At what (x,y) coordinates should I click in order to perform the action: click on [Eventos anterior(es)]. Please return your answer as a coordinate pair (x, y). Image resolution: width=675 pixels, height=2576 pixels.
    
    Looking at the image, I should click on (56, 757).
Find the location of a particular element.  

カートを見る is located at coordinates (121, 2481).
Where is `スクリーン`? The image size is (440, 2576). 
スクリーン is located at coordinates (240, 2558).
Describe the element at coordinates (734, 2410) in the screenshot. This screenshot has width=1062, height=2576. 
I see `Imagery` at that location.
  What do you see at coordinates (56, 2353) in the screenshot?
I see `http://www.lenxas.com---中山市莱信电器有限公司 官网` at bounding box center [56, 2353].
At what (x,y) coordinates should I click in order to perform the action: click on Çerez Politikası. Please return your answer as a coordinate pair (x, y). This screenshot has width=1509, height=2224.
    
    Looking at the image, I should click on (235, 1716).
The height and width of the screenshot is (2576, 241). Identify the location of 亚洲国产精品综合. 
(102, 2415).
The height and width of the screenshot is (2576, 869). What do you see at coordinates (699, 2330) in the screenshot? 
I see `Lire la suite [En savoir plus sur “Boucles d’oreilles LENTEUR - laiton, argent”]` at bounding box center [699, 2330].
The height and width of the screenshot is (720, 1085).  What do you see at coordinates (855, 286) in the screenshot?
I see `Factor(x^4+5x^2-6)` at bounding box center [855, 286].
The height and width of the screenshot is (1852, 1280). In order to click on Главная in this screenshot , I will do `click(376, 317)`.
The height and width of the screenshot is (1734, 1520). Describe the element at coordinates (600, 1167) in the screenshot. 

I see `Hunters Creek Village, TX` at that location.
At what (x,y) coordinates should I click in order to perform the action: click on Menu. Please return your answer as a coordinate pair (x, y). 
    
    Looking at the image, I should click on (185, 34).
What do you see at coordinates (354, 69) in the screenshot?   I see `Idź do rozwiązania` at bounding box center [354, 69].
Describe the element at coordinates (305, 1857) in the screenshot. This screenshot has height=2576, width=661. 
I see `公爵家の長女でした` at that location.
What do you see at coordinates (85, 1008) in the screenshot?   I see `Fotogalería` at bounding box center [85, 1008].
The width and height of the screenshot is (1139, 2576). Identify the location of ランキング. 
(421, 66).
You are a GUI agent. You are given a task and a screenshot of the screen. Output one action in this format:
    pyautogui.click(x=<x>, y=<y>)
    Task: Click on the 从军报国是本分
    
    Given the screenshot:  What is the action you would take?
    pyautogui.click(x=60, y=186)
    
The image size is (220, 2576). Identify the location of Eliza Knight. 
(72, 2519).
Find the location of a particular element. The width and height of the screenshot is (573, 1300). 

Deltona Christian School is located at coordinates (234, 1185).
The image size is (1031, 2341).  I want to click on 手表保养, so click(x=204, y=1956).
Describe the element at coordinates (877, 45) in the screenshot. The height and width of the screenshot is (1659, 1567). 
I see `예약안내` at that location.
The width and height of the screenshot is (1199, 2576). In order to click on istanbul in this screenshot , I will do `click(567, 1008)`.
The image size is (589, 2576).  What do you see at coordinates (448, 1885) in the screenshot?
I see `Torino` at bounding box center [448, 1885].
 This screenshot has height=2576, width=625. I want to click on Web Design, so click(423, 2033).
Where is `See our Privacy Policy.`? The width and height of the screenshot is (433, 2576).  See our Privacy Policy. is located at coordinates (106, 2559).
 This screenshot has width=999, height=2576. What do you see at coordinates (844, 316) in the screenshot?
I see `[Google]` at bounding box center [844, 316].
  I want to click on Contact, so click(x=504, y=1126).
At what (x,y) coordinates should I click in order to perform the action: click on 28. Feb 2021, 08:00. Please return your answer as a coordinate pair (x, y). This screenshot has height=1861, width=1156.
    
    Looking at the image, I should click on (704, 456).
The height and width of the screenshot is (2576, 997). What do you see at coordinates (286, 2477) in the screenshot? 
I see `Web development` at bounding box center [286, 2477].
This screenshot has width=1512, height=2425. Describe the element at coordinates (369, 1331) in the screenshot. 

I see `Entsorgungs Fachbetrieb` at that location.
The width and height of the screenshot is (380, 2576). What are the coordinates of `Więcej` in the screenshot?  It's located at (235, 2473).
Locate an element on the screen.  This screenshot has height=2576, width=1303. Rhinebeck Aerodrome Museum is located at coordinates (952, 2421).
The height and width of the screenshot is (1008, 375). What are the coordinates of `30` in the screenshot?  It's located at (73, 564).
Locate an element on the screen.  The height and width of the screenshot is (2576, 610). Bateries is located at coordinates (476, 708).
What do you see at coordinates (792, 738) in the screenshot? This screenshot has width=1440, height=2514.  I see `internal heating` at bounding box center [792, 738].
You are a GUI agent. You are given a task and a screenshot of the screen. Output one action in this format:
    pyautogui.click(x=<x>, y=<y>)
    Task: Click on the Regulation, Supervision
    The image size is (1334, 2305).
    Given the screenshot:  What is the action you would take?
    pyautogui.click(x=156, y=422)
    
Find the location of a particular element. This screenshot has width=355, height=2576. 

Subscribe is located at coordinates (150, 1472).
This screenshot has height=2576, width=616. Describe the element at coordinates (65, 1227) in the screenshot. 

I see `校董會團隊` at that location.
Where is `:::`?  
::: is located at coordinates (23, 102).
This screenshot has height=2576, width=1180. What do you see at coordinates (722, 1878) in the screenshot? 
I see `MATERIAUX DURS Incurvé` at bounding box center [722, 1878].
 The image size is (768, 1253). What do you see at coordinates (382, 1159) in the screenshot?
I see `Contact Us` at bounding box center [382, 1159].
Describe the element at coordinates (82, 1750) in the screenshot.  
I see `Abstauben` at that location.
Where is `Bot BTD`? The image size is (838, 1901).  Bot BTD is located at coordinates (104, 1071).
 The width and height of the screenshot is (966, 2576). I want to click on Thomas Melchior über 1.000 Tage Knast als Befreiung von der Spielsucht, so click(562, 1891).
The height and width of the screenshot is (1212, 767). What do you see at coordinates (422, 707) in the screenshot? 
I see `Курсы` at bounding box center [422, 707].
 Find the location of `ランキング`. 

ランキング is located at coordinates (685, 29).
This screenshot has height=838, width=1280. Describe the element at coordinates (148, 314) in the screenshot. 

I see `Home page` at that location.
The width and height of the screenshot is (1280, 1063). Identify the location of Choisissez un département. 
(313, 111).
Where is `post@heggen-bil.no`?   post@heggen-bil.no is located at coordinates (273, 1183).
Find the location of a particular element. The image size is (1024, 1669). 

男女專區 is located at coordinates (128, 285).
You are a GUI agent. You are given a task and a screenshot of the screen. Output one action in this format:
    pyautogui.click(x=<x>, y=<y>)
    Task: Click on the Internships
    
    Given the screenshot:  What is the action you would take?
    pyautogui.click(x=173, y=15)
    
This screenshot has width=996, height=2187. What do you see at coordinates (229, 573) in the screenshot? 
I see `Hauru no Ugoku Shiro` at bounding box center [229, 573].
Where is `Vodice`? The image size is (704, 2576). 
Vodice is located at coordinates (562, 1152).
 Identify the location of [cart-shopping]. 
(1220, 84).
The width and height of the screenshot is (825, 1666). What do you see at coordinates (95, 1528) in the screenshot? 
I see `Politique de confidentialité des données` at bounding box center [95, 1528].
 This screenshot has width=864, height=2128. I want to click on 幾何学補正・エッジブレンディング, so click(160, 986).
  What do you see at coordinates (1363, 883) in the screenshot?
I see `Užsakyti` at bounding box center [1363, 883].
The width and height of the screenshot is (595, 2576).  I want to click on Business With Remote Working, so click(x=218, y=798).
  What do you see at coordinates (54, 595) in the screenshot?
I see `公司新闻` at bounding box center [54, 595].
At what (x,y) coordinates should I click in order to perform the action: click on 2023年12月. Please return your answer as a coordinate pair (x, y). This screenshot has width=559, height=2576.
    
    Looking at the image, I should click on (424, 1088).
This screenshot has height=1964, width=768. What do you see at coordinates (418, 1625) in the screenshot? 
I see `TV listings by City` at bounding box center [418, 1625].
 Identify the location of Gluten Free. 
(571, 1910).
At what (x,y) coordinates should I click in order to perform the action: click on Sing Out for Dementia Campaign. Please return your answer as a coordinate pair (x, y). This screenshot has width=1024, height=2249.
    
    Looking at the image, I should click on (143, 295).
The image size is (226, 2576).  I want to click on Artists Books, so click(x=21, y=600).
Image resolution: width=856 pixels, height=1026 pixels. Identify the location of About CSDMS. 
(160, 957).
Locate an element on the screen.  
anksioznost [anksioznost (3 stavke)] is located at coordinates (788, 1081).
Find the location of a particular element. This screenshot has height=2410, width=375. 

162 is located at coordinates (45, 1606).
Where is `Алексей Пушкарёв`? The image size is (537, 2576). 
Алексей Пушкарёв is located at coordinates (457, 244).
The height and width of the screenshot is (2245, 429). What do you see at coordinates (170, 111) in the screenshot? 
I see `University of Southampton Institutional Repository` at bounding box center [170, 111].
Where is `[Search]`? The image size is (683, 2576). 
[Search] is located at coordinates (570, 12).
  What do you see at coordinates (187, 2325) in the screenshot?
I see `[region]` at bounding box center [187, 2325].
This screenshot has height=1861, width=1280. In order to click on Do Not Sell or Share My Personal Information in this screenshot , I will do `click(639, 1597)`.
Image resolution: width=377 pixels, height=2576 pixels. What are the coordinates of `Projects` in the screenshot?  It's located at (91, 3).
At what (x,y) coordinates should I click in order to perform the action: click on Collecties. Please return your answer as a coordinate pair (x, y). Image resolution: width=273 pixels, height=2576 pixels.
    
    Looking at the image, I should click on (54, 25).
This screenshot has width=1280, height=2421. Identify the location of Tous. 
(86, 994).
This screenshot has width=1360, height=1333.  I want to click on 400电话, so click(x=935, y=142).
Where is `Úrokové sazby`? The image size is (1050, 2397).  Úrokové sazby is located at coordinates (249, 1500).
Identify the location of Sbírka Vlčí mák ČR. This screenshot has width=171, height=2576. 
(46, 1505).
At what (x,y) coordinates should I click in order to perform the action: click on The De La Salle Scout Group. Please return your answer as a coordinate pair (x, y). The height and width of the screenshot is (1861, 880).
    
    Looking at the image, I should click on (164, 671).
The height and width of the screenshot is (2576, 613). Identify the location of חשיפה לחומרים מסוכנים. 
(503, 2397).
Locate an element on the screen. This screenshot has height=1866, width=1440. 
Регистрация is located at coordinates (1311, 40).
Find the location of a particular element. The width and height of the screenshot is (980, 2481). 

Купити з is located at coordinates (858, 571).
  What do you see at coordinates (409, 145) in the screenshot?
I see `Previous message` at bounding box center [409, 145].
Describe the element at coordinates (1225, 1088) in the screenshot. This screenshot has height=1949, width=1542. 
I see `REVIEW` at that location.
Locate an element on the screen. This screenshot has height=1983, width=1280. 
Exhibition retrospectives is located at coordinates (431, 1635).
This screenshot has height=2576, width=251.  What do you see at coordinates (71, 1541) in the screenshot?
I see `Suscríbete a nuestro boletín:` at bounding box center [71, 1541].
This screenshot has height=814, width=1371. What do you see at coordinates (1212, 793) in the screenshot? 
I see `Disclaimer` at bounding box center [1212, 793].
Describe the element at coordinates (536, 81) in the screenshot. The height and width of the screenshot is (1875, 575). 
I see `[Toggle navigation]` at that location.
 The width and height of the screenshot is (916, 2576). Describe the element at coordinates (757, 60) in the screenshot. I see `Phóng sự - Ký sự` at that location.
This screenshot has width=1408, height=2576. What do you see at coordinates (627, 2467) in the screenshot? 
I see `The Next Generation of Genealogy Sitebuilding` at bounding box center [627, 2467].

■ **Work to complete**
Both end lines included, restate word for word the lines above from the line with "Describe the element at coordinates (877, 45)" to the line with "The height and width of the screenshot is (1008, 375).", and nothing else.

■ **Written answer**
Describe the element at coordinates (877, 45) in the screenshot. The height and width of the screenshot is (1659, 1567). 
I see `예약안내` at that location.
The width and height of the screenshot is (1199, 2576). In order to click on istanbul in this screenshot , I will do `click(567, 1008)`.
The image size is (589, 2576).  What do you see at coordinates (448, 1885) in the screenshot?
I see `Torino` at bounding box center [448, 1885].
 This screenshot has height=2576, width=625. I want to click on Web Design, so click(423, 2033).
Where is `See our Privacy Policy.`? The width and height of the screenshot is (433, 2576).  See our Privacy Policy. is located at coordinates (106, 2559).
 This screenshot has width=999, height=2576. What do you see at coordinates (844, 316) in the screenshot?
I see `[Google]` at bounding box center [844, 316].
  I want to click on Contact, so click(x=504, y=1126).
At what (x,y) coordinates should I click in order to perform the action: click on 28. Feb 2021, 08:00. Please return your answer as a coordinate pair (x, y). This screenshot has height=1861, width=1156.
    
    Looking at the image, I should click on (704, 456).
The height and width of the screenshot is (2576, 997). What do you see at coordinates (286, 2477) in the screenshot? 
I see `Web development` at bounding box center [286, 2477].
This screenshot has width=1512, height=2425. Describe the element at coordinates (369, 1331) in the screenshot. 

I see `Entsorgungs Fachbetrieb` at that location.
The width and height of the screenshot is (380, 2576). What are the coordinates of `Więcej` in the screenshot?  It's located at (235, 2473).
Locate an element on the screen.  This screenshot has height=2576, width=1303. Rhinebeck Aerodrome Museum is located at coordinates (952, 2421).
The height and width of the screenshot is (1008, 375). What are the coordinates of `30` in the screenshot?  It's located at (73, 564).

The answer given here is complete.